Venezuela’s Ambassador-designate to Colombia, Tomás Guanipa, held a meeting on Wednesday with members of the Inter-American Commission on Human Rights (IACHR), Esmeralda Arosemena De Troitiño, Edinzon Lanza and Paulo Abrao. The meeting took place in the city of Bogotá, in the face of the insolent decision of Nicolás Maduro’s dictatorship not to allow the commissioners to enter Venezuela.
During the meeting, Guanipa delivered to the commission a report on the persecution of the deputies to the National Assembly and a list of cases of kidnapping, persecution and torture of Venezuelans, civilians and military, victims of the greatest atrocities exercised by the Venezuelan tyranny.
Tomás Guanipa also introduced the commission to relatives and/or representatives of several victims of Maduro’s regime, such as Walezca Acosta, wife of Captain Rafael Acosta Arevalo, who recounted how her husband was vilely kidnapped, disappeared and tortured to death by the tyranny.
Zulymar Villegas, mother of Cesar Pereira, a young man murdered in Lechería, Anzoátegui State, had the opportunity to narrate how in 2017, the regime murdered her son, who was only 20 years old, when he was peacefully demonstrating against Maduro.
Likewise, the ambassador facilitated the meeting of the commissioners with Ramón Aguilar, the lawyer who is handling the case of the murder of Councilman Fernando Albán, which allowed both Arosemena De Troitiño, Lanza and Abrao to hear the sequence of the acts of torture that ended the life of the councilman in October 2018.
Ambassador Tomás Guanipa was accompanied by the deputies to the National Assembly, Gaby Arellano and Winston Flores, as well as by the Magistrate of the legitimate Supreme Court of Justice, Idelfonzo Ifil, who told the commissioners how they and their colleagues have been persecuted, besieged and even imprisoned by the regime that today usurps functions in Venezuela.
Ewald Scharfenberg, editor of the website armando.info, and Roberto Deniz, a journalist, were also received by the commissioners.
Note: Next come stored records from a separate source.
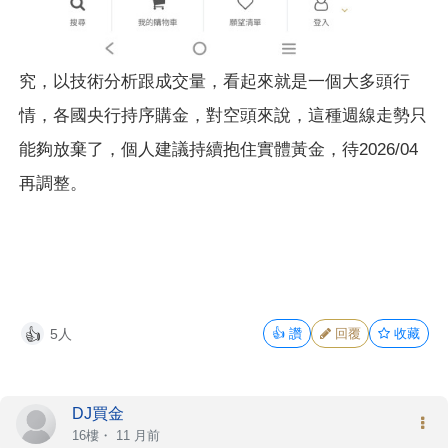
究，以技術分析跟成交量，看起來就是一個大多頭行
情，各國央行持序購金，對空頭來說，這種週線走勢只
能夠放棄了，個人建議持續抱住實體黃金，待2026/04
再調整。
5人
👍
讚
回覆
收藏
👍
DJ買金
16樓・
11 月前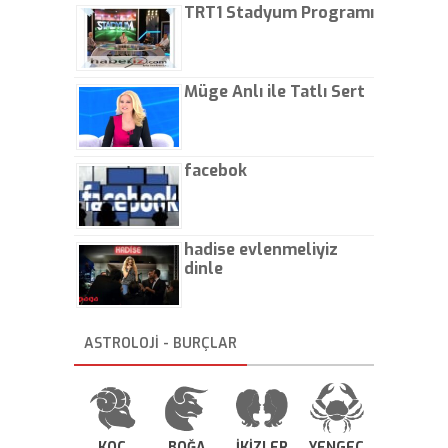
TRT1 Stadyum Programı
Müge Anlı ile Tatlı Sert
facebok
hadise evlenmeliyiz
dinle
ASTROLOJİ - BURÇLAR
KOÇ
BOĞA
İKİZLER
YENGEÇ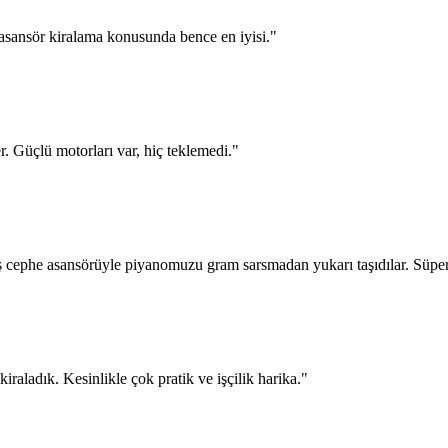
asansör kiralama konusunda bence en iyisi.
"
er. Güçlü motorları var, hiç teklemedi.
"
ş cephe asansörüyle piyanomuzu gram sarsmadan yukarı taşıdılar. Süper
raladık. Kesinlikle çok pratik ve işçilik harika.
"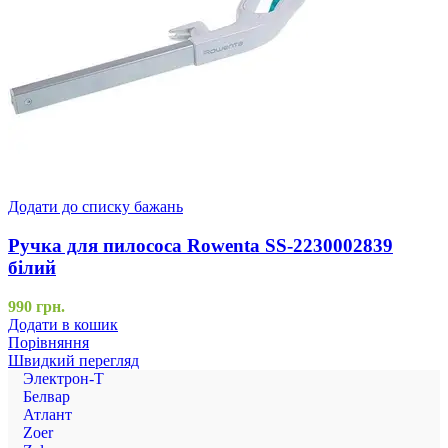
Додати до списку бажань
Ручка для пилососа Rowenta SS-2230002839
білий
990
грн.
Додати в кошик
Порівняння
Швидкий перегляд
Электрон-Т
Белвар
Атлант
Zoer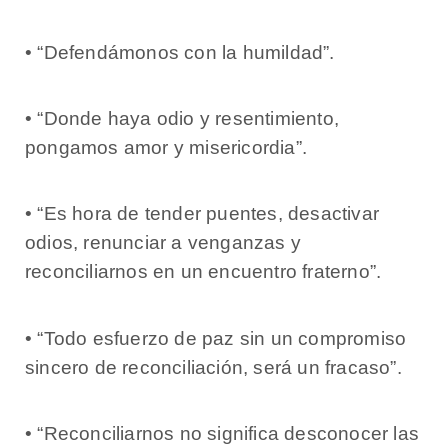
• “Defendámonos con la humildad”.
• “Donde haya odio y resentimiento,
pongamos amor y misericordia”.
• “Es hora de tender puentes, desactivar
odios, renunciar a venganzas y
reconciliarnos en un encuentro fraterno”.
• “Todo esfuerzo de paz sin un compromiso
sincero de reconciliación, será un fracaso”.
• “Reconciliarnos no significa desconocer las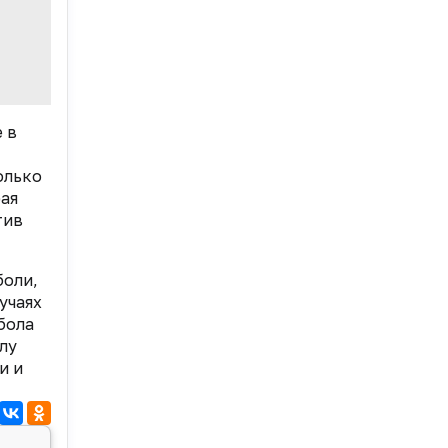
 в
олько
рая
тив
боли,
учаях
бола
лу
и и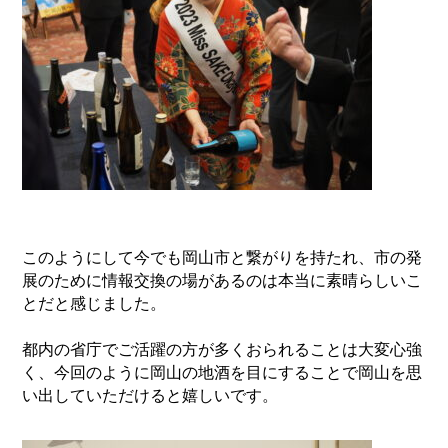
このようにして今でも岡山市と繋がりを持たれ、市の発
展のために情報交換の場があるのは本当に素晴らしいこ
とだと感じました。
都内の省庁でご活躍の方が多くおられることは大変心強
く、今回のように岡山の地酒を目にすることで岡山を思
い出していただけると嬉しいです。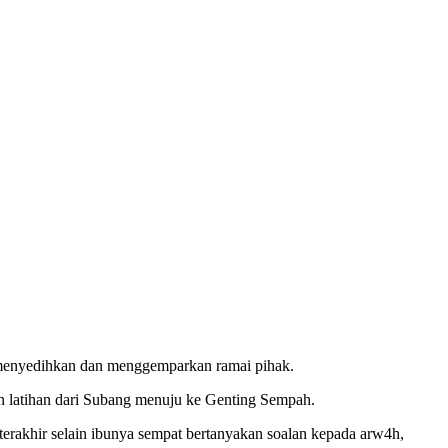
a menyedihkan dan menggemparkan ramai pihak.
 latihan dari Subang menuju ke Genting Sempah.
rakhir selain ibunya sempat bertanyakan soalan kepada arw4h,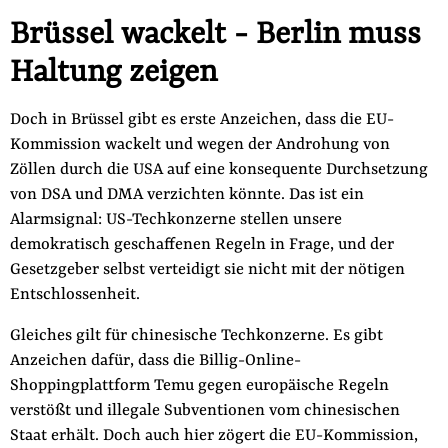
Brüssel wackelt - Berlin muss
Haltung zeigen
Doch in Brüssel gibt es erste Anzeichen, dass die EU-
Kommission wackelt und wegen der Androhung von
Zöllen durch die USA auf eine konsequente Durchsetzung
von DSA und DMA verzichten könnte. Das ist ein
Alarmsignal: US-Techkonzerne stellen unsere
demokratisch geschaffenen Regeln in Frage, und der
Gesetzgeber selbst verteidigt sie nicht mit der nötigen
Entschlossenheit.
Gleiches gilt für chinesische Techkonzerne. Es gibt
Anzeichen dafür, dass die Billig-Online-
Shoppingplattform Temu gegen europäische Regeln
verstößt und illegale Subventionen vom chinesischen
Staat erhält. Doch auch hier zögert die EU-Kommission,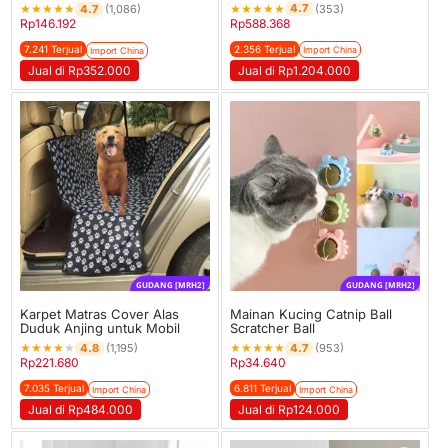
★
★
★
★
★
4.7
★
★
★
★
★
(353)
4.7
(1,086)
Rp
588.368
Rp
146.192
2.356 Terjual
7.241 Terjual
Import China
Import China
Jual di Rp1.204.000
Jual di Rp352.000
GUDANG [MRH2]
GUDANG [MRH2]
Karpet Matras Cover Alas
Mainan Kucing Catnip Ball
Duduk Anjing untuk Mobil
Scratcher Ball
★
★
★
★
★
★
★
★
★
★
4.8
4.7
(1,195)
(953)
Rp
221.680
Rp
34.640
7.035 Terjual
6.811 Terjual
Import China
Import China
Jual di Rp484.000
Jual di Rp124.000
During the meeting, they recounted how Maduro’s dictatorship ended press freedom in Venezuela, and how he persecutes, imprisons and threatens communications professionals in his eagerness to prevent the infinite violations of human rights in the country from being revealed.
In spite of the failed attempts by the Venezuelan regime to hide the darkest aspects of its policies, they could not prevent the members of the commission from knowing the criminal acts and human rights violations that the dictatorship has committed against these and thousands of other victims who are represented by these testimonies.